Five Considerations When Starting Your Tech Product

Five Considerations When Starting Your Tech Product

Thinking about building a mobile app? Think you can solve the world's problems with blockchain? Are you sure your market will use your product? Will they pay money for it? How do you know? Are you ready for the costs of building, maintaining, and evolving tech?

As you start thinking about building out a new tech product, there are a number of considerations you'll want to make. Here are five quick ones we often talk with clients about when we first meet with them.

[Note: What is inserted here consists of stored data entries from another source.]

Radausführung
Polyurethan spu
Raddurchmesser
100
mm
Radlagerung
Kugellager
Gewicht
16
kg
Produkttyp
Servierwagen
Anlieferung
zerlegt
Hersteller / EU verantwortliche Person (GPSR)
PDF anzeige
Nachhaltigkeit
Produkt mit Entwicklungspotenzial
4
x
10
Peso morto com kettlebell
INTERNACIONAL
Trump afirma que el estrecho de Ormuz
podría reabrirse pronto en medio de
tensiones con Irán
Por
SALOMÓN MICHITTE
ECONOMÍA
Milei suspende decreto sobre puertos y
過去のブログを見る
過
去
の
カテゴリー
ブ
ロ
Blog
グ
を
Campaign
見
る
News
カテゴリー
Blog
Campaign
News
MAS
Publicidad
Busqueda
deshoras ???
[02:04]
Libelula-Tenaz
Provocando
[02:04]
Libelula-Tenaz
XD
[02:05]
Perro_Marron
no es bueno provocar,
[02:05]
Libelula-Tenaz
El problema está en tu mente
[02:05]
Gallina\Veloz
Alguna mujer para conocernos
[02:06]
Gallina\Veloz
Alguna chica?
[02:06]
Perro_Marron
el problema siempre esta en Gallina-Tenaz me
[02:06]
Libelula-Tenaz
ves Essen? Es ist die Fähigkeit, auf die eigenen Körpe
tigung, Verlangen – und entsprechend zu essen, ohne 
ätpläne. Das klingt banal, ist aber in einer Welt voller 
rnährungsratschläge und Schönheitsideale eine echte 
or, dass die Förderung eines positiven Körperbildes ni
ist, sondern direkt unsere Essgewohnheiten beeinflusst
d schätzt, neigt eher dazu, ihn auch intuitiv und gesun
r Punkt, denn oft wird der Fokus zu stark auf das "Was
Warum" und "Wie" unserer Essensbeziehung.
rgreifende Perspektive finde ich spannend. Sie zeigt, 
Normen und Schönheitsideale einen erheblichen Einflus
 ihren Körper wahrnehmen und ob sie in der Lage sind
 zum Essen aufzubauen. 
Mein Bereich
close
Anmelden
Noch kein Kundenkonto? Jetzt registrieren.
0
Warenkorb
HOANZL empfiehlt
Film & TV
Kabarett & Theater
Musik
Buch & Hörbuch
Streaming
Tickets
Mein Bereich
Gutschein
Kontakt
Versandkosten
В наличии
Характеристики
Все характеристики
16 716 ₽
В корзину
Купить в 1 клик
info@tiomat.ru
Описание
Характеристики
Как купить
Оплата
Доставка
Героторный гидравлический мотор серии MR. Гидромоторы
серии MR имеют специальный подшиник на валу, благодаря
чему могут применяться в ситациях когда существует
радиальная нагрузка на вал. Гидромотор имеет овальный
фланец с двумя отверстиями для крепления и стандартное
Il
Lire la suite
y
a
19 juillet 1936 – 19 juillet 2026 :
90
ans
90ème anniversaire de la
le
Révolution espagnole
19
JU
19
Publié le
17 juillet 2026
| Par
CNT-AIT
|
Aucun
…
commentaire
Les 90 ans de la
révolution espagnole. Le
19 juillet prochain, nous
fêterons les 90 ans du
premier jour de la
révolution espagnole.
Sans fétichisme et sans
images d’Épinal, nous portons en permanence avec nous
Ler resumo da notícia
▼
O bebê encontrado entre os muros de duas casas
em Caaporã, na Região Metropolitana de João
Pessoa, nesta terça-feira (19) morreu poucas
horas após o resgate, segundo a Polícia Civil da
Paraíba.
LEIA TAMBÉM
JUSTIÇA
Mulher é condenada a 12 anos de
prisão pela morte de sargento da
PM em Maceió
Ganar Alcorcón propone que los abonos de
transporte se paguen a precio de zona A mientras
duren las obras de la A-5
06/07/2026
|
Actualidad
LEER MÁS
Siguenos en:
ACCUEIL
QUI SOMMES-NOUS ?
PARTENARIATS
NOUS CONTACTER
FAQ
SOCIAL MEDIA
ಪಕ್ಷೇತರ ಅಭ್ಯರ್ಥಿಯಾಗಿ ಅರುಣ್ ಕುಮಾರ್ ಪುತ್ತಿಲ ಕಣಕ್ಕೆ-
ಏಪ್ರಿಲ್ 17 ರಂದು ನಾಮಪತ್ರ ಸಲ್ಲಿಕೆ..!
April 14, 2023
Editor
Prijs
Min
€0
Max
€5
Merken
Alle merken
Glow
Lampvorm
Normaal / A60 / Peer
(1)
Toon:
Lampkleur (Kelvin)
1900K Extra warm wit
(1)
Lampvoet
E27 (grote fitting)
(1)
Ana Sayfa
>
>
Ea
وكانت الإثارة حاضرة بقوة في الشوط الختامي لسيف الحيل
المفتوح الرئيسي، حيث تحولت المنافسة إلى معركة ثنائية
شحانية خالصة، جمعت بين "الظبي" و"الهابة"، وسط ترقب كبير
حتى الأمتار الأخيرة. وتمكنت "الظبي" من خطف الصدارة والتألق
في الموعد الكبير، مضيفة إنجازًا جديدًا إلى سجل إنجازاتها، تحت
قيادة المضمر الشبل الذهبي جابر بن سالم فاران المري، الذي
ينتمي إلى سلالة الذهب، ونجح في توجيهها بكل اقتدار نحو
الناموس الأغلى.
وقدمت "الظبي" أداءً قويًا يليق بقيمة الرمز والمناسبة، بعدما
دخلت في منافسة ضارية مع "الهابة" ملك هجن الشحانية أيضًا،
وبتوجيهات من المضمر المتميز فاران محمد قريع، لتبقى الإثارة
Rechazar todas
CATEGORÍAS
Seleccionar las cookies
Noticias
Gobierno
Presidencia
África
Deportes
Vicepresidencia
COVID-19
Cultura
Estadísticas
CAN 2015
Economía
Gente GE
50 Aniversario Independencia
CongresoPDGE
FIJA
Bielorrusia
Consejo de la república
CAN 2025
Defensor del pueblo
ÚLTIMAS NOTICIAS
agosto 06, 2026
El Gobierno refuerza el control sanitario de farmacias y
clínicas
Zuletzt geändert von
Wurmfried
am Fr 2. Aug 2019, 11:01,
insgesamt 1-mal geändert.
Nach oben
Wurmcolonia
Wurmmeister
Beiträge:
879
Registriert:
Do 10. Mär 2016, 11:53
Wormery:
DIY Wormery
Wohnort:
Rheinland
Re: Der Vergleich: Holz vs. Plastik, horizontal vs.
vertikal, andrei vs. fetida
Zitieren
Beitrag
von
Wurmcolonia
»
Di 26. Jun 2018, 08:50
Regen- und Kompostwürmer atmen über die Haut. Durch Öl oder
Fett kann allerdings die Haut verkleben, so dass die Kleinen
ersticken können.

  1. Keep it simple. Technology is expensive. One way to reduce costs is by building less. Most of the time (all of the time), you don't actually need what you want to build, or it changes over time because your market or their problem changes.
  2. Just start. Stop talking about it. Stop researching it. And start. If you can't find a developer to help you at the beginning, do it yourself. Start with a website before building an entire app. Start with a landing page to collect emails before building an entire website. Squarespace is a great option here. Do the work you want to automate with tech manually at first. For one or ten customers, you can do that. It might be work, but building a business and a product is just that. Hard work.
  3. Do it yourself. Start with low or no technology. Being able to show your solution, even in it's most minimal form, you'll have better success at attracting top talent for when you are ready to build the technology. You'll have better success when talking with potential partners and investors when they see you've done the pre-work and have people using it or committed to using it. It shows that you're already learning before even building.
  4. Think now about how your product will make money. Even if it's "for good," even if that makes you uncomfortable, your product and business need to be sustainable to continue to serve your customers. Also, tech, building it, maintaining it, supporting it, and evolving it is not cheap.
  5. Sell it before you build it. By starting with low or no tech, doing it manually, you can test your basic idea and your market first. Before spending a boatload of cash. It will help you narrow in on what the problem actually is, a solution, and who your market is. Did you know that DropBox was started with a video posted to HackerNews? Overnight they added 70,000 people to their beta list.

Maybe you don't even need a mobile app. Maybe you need a simple website. By considering these, you'll be setting yourself up to be more successful when you do actually need technology.